How do you align your technology use to meet business goals? “For me, it’s always the business need that comes first, and my job as a CTO is to find a technology-based solution.”

Headshot of Vadim Solovey, CTO at DoiT International
DoiT International

Name: Vadim Solovey

Company: DoiT International

Job title: CTO

Date started current role: January 2011

Location: Israel

Vadim Solovey is the CTO and General Manager of global cloud technology company DoiT International, founded in 2011 to help deliver on the original promise of the public cloud.
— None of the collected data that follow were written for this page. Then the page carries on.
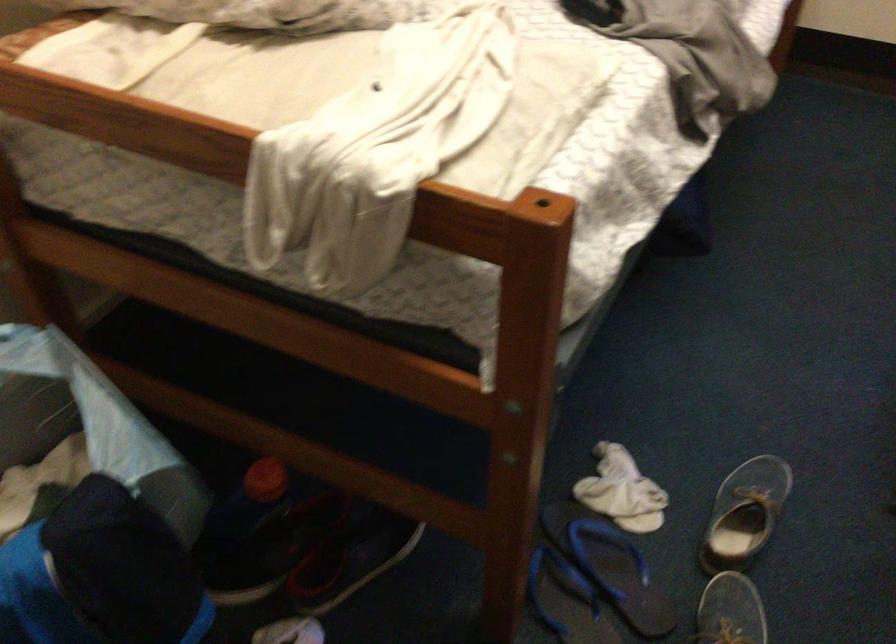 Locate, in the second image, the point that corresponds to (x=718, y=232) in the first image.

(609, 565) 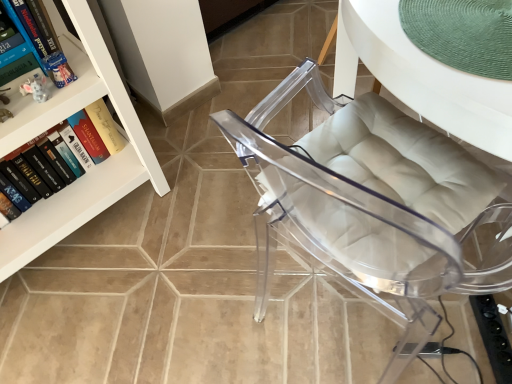 The height and width of the screenshot is (384, 512). What do you see at coordinates (86, 138) in the screenshot?
I see `hardcover book at left, acting as the first book starting from the bottom` at bounding box center [86, 138].

This screenshot has height=384, width=512. What do you see at coordinates (27, 29) in the screenshot?
I see `hardcover book at upper left, arranged as the 2th book when ordered from the bottom` at bounding box center [27, 29].

Describe the element at coordinates (59, 122) in the screenshot. I see `white glossy bookcase at upper left` at that location.

Where is `green woven placemat at upper right`? Image resolution: width=512 pixels, height=384 pixels. green woven placemat at upper right is located at coordinates (421, 77).

Identify the location of hardcover book at left, which is counted as the 2th book, starting from the top. This screenshot has width=512, height=384. (86, 138).

Is hardcover book at left, which is counted as the 2th book, starting from the top, facing away from white glossy bookcase at upper left?

Correct, hardcover book at left, which is counted as the 2th book, starting from the top, is looking away from white glossy bookcase at upper left.

Is hardcover book at left, which is counted as the 2th book, starting from the top, completely or partially outside of white glossy bookcase at upper left?

That's incorrect, hardcover book at left, which is counted as the 2th book, starting from the top, is not completely outside white glossy bookcase at upper left.

Which of these two, hardcover book at left, which is counted as the 2th book, starting from the top, or white glossy bookcase at upper left, is smaller?

hardcover book at left, which is counted as the 2th book, starting from the top.

Considering the positions of point (82, 129) and point (25, 246), is point (82, 129) closer or farther from the camera than point (25, 246)?

Point (82, 129) is farther from the camera than point (25, 246).

This screenshot has width=512, height=384. What are the coordinates of `chair above the hardcover book at left, acting as the first book starting from the bottom (from a real-world perspective)` in the screenshot? It's located at (348, 226).

Which is nearer, (104,130) or (453,237)?

The point (453,237) is closer to the camera.

Can you confirm if hardcover book at left, which is counted as the 2th book, starting from the top, is wider than transparent acrylic chair at center?

No.

From the image's perspective, relative to transparent acrylic chair at center, is hardcover book at left, acting as the first book starting from the bottom, above or below?

hardcover book at left, acting as the first book starting from the bottom, is situated lower than transparent acrylic chair at center in the image.

Which of these two, hardcover book at left, which is counted as the 2th book, starting from the top, or hardcover book at upper left, arranged as the 2th book when ordered from the bottom, is smaller?

hardcover book at upper left, arranged as the 2th book when ordered from the bottom.

Consider the image. Can you confirm if hardcover book at left, acting as the first book starting from the bottom, is positioned to the left of hardcover book at upper left, which appears as the first book when viewed from the top?

Yes.

Is hardcover book at left, which is counted as the 2th book, starting from the top, aimed at hardcover book at upper left, which appears as the first book when viewed from the top?

No.

Looking at this image, from a real-world perspective, which is physically above, hardcover book at upper left, arranged as the 2th book when ordered from the bottom, or white glossy bookcase at upper left?

A: hardcover book at upper left, arranged as the 2th book when ordered from the bottom.

Could you measure the distance between hardcover book at upper left, arranged as the 2th book when ordered from the bottom, and white glossy bookcase at upper left?

They are 9.41 inches apart.

At what (x,y) coordinates should I click in order to perform the action: click on book located above the white glossy bookcase at upper left (from the image's perspective). Please return your answer as a coordinate pair (x, y). Image resolution: width=512 pixels, height=384 pixels. Looking at the image, I should click on (27, 29).

Considering the sizes of objects hardcover book at upper left, which appears as the first book when viewed from the top, and white glossy bookcase at upper left in the image provided, who is wider, hardcover book at upper left, which appears as the first book when viewed from the top, or white glossy bookcase at upper left?

Wider between the two is white glossy bookcase at upper left.

Is green woven placemat at upper right inside transparent acrylic chair at center?

That's correct, green woven placemat at upper right is inside transparent acrylic chair at center.

Is transparent acrylic chair at center positioned far away from green woven placemat at upper right?

transparent acrylic chair at center is actually quite close to green woven placemat at upper right.

How much distance is there between transparent acrylic chair at center and green woven placemat at upper right?

The distance of transparent acrylic chair at center from green woven placemat at upper right is 26.10 centimeters.

Considering the relative sizes of transparent acrylic chair at center and green woven placemat at upper right in the image provided, is transparent acrylic chair at center taller than green woven placemat at upper right?

Yes.

You are a GUI agent. You are given a task and a screenshot of the screen. Output one action in this format:
    pyautogui.click(x=<x>, y=<y>)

DoiT has strategically partnered with Google Cloud and Amazon Web Services to execute this mission, winning multiple consecutive awards. A remote-first, global organisation with more than 350 employees, the company operates across more than 70 countries, including the US, UK, Nordics, France, Germany, Israel and Australia. Solovey is an AWS Certified Solutions Architect, Google Developer Expert, and a Cloud Native Computing Foundation Ambassador, focusing on helping digital-native companies improve cloud ops, maintain security and control costs. Solovey’s professional history began in 1995 as a software engineer in Israel, and before founding DoiT, he co-founded WE! Consulting Group, where he developed the company from zero to a $20M/annum business.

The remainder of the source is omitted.